Theatre Review: AWAKENINGS Is the Sleeper Hit of the Season
For Opera Theatre St. Louis, the season doesn’t get much better than having two world premiere operas in the same season. The first, an adaptation of Dr. Oliver Sacks’ book Awakenings, was originally planned as the opener for the 2020 season.
Despite being stalled, this highly emotional opera has finally arrived. Relentless in its intensity and melancholy, Awakenings locks into the audience’s subconscious, carefully pushing overwhelming feelings of frustration and sadness to the surface.
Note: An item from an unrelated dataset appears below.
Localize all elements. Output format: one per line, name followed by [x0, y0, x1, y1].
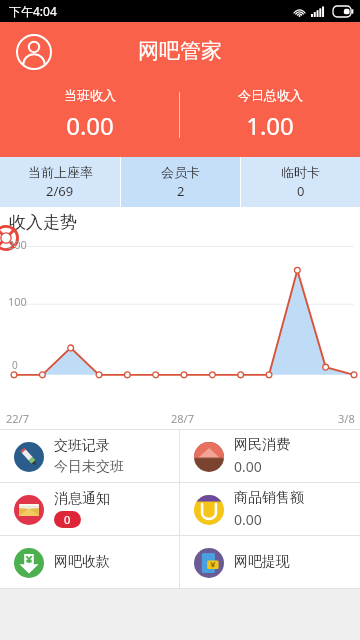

During the 1920s, the mysterious encephalitis lethargica, also known as sleep sickness, claimed nearly half a million victims. Those who did not die from the malady were left in a comatose state where they could not move, speak or function normally. For subsequent decades, the afflicted remained suspended, trapped between the waking world and a slumbering one. The aftermath of this epidemic serves as the backdrop for Opera Theatre of St. Louis’ excellent world premiere of Awakenings.
After decades with no progress, resuscitation, or known treatment, hope arrives when neurologist Oliver Sacks takes a chance and gives the Parkinson’s drug L-Dopa (a precursor to dopamine) to a patient named Leonard Lev.
After receiving treatment Lev miraculously wakes from his stupor. Surprised to be asleep for so many decades, Leonard is forced to address the challenges of his revival. As other patients began to awaken, they too are faced with living in a world different than the one they remembered.
These core ideas; being lost in society, facing self-identity, and finding connections in new environments are at the heart of OTSL’s production. Directed by James Robinson with a libretto by Aryeh Lev Stollman, this emotionally charged opera never allows the audience to feel at ease.
Stollman’s libretto focuses on Sachs’ acceptance of his true self, multiple confrontations with his superiors, and the discovery of a new way of life by the victims. Despite his medical brilliance, he is never on solid footing emotionally. The libretto also delves into the lives of his patients, each of whom grapples with tragic feelings of loss and missed opportunities.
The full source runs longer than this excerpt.